Under section 47(vi), capital gains arising from the transfer of assets by the amalgamating
companies to the Indian amalgamated company are exempt from tax.
Sub-section (1) of section 72A provides that where there is an amalgamation of a company,
owning an industrial undertaking or a ship or a hotel with another company or the
amalgamation of a banking company with a specified bank, then the accumulated loss and
unabsorbed depreciation of the amalgamating company shall be deemed to be the loss or
allowance for depreciation of the amalgamated company for the previous year in which
the amalgamation was effected and other provisions of the Act shall apply accordingly.
In determining the period for which a capital asset is held by an assessee, the period for
which the shares were held in the amalgamating company shall be considered. This benefi ts
the shareholders of the amalgamating company.
Where an undertaking entitled to deduction under these two sections is transferred to
another company in a scheme of amalgamation, no further deduction will be allowable to
the amalgamating companies and the provisions will apply to the amalgamated company,
as they would have to the amalgamating companies.
The aggregate deduction in respect of depreciation shall not exceed the deduction at the
prescribed rates, as if the amalgamation has not taken place, and such deduction will be
apportioned between the amalgamating and amalgamated companies in the ratio of the
number of days for which the assets were used by them.
The term ‘sale’ does not include a transfer in a scheme of amalgamation.
Where in a scheme of amalgamation, the amalgamating company sells or transfers any
assets on which investment allowance has been allowed, the amalgamated company
should continue to fulfil the conditions in respect of the reserve created.
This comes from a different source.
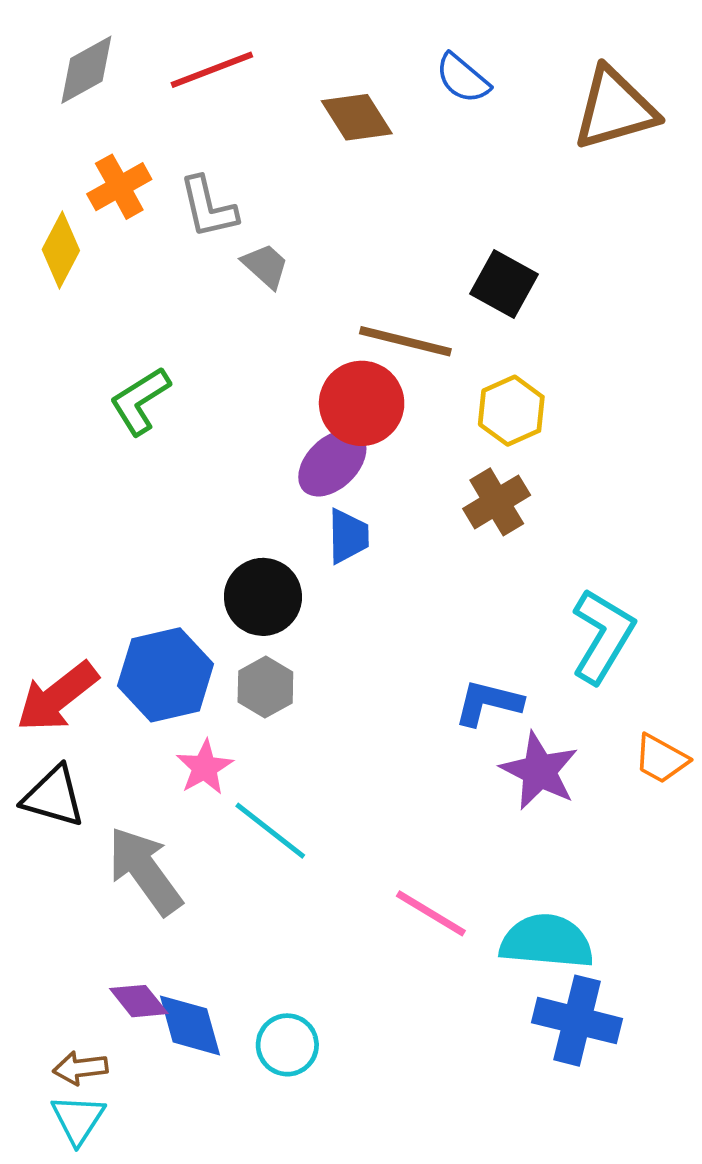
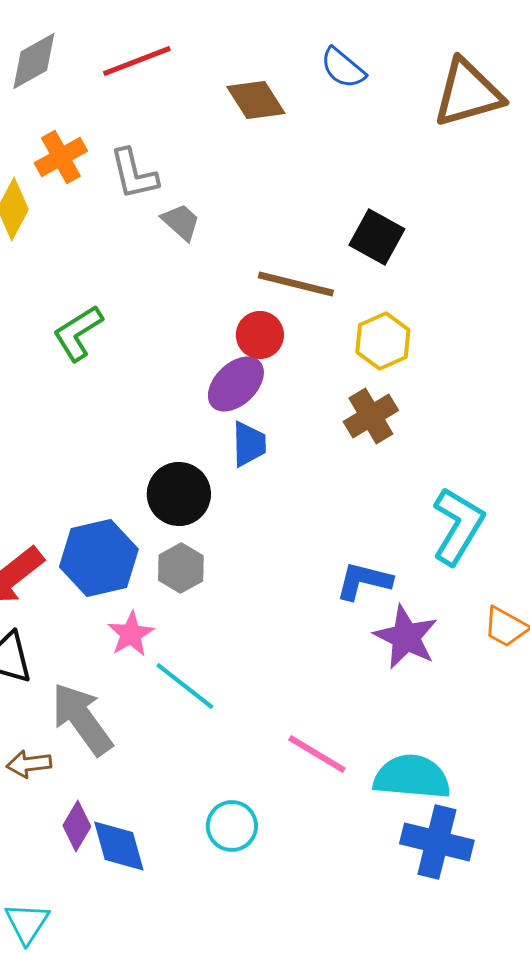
red circle: (362, 403) -> (260, 335), size x0.7
purple diamond: (139, 1001) -> (77, 826), turned 69
cyan circle: (287, 1045) -> (232, 826), moved
brown arrow: (80, 1068) -> (29, 764), moved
If any balance of
investment allowance is outstanding to the amalgamated company, it shall be allowed to
the amalgamated company.
Where the amalgamating company sells or transfers to the amalgamated company any
assets representing expenditure of a capital nature on scientific research, the amalgamating
company shall not be allowed any further deduction and the amalgamated company will
be subjected to the provisions of S. 35, as if sale or transfer of assets had taken place.
The concept of demerger was introduced in the context of taxation by Finance Act, 1999.
The objective was to enable corporate undertakings to undertake business restructuring
in a tax neutral form. Section 2(19AA) defines demerger in relation to companies, as the
transfer, pursuant to a scheme of arrangement under section 391 to 394 of the Companies
Act, 1956.
As per section 47 (vib) of the Income Tax Act, the transfer of any capital asset by the
demerged company to the resulting company will not be regarded as transfer for the
purpose of capital gain.
Section 2(22) has been amended by inserting a new clause (v) to provide that no dividend
income shall arise in the hands of shareholders of demerged company on demerger.
13.5 Keywords
Absorption: It is the other type of merger which is nothing but dissolution of a company’s identity
into other company’s identity.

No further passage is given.